Va bene, non vedo la gravità. Bastava telefonare al reparto manutenzione del Comune e tutto si aggiustava in tempi rapidi.
Ma tu dove vivi? Tu da dove vieni? Ti sei informato se ad Anguillare esiste ancora un reparto manutenzione?
Ma certo che esiste. Tutti i comuni hanno un reparto manutenzione.
Bravo! Tutti i comuni, solamente Anguillare non l’ha. Un amico mio ha telefonato alla segreteria del Sindaco. Lì, gli hanno dato quattro numeri telefonici e un nominativo a cui rivolgere, che per delicatezza non nomino. Ne ha fatto svariate telefonate ai nn. tel: 06.99600097/96/80/85
Ogni volta dicevano che avrebbero preso nota e promettevano di intervenire. Non chiedermi che nota prendevano.
L’amico mio, in occasione dell’insediamento del nuovo parroco Don Luigi a Regina Pacis, visto che presiedeva anche il sindaco Avv. Pizzorno, nella piazza davanti alla chiesa c’era una squadra d’operai che stavano aggiustando i lampioni. L’amico mio ha chiesto gentilmente, se potevano occuparsi anche dei lampioni danneggiati su Via Anguillarese. Hanno risposto che loro non erano dipendenti del Comune, stavano solamente dando una mano al sindaco. Avevano preso nota e promettevano che, in linea del tutto eccezionale, sarebbero venuti a vedere di che si trattava.
Credo di avere abbastanza elementi da scrivere un articolo. Cerco di aiutarti come posso. Intanto cosa intendi fare? Sto qui. Ogni tanto qualcuno viene ad attaccare qualche pubblicità abusiva addosso. Dalle volte appendono qualche manifesto. Spesso i cani vengono ad annaffiare le mie radici. Che faccio? Non posso fare niente. Guardo con invidia, ogni sera, quando vedo altri lampioni che si accendono. Da parte mia cerco, sforzo di accendermi. La mia illuminazione dura pochi istanti poi si richiude.

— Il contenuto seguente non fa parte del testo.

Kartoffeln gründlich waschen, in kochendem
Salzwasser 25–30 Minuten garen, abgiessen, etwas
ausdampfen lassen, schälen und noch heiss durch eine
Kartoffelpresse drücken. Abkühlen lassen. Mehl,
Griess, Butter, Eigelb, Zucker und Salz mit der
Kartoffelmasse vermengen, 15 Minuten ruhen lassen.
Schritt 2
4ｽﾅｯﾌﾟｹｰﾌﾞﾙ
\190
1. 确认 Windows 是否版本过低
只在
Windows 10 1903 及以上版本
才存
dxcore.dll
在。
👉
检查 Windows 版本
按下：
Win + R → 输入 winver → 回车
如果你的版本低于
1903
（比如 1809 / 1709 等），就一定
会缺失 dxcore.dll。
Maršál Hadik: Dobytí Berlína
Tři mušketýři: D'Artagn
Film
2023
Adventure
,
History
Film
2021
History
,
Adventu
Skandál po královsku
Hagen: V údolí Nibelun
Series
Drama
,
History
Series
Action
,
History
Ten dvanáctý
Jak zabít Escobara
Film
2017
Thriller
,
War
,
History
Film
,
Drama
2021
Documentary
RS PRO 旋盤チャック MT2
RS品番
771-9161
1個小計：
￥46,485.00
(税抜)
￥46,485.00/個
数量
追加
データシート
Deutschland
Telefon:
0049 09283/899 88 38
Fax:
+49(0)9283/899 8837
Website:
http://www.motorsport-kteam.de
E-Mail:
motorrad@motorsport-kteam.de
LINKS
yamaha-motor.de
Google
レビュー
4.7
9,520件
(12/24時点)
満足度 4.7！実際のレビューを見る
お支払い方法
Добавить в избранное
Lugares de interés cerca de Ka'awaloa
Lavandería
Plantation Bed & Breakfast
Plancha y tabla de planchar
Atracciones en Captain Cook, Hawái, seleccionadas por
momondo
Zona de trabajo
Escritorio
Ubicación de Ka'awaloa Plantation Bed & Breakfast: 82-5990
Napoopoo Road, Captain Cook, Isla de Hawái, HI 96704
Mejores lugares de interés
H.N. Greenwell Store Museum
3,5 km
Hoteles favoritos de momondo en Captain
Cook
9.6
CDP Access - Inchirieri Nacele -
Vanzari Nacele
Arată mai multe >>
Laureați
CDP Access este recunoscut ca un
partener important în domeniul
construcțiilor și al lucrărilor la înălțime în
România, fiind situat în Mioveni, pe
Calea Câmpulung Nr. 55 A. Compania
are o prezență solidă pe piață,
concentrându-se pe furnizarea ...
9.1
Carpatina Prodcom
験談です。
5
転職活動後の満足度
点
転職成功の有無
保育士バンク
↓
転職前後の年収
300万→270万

Possibile che il vostro comune non abbia una persona all’altezza di aggiustare un intermittente?
Tutto è possibile. Ad Anguillare non è lecito meravigliarsi.
Nel mio caso non si tratta di costi aggiuntivi. Qui ci vuole un tecnico che ha la conoscenza, capace di trovare il guasto. La domanda, però, non è se ad Anguillare ci sia o meno un tecnico all’altezza. La domanda è se ad Anguillare esiste ancora una Giunta Comunale attiva, con volontà di occuparsi del territorio.
Altri Comuni hanno da tempo risolto il problema “illuminazione” introducendo sistemi telematici alternativi ed apparecchiatura di sicurezza. Appunto, altri Comuni. Questa è Anguillare dove tutto è speciale. In questo paese nessuno mai reclama niente. Qui tutto va bene, madama Doré.
Ti prometto che faccio tutto quello che posso per portare il tuo caso all’attenzione della stampa nazionale. Intanto che fai?
Intanto in questo stato, ad Anguillare, non sono l’unico. Sparsi per il territorio ci sono tanti altri lampioni come me che fanno la bella presenza ma niente illuminazione. Che fare? Ho scritto una lettera a Babbo Natale. E’ la mia ultima speranza. Dai miei amministratori c’è poco d’aspettare.
Buon Anno.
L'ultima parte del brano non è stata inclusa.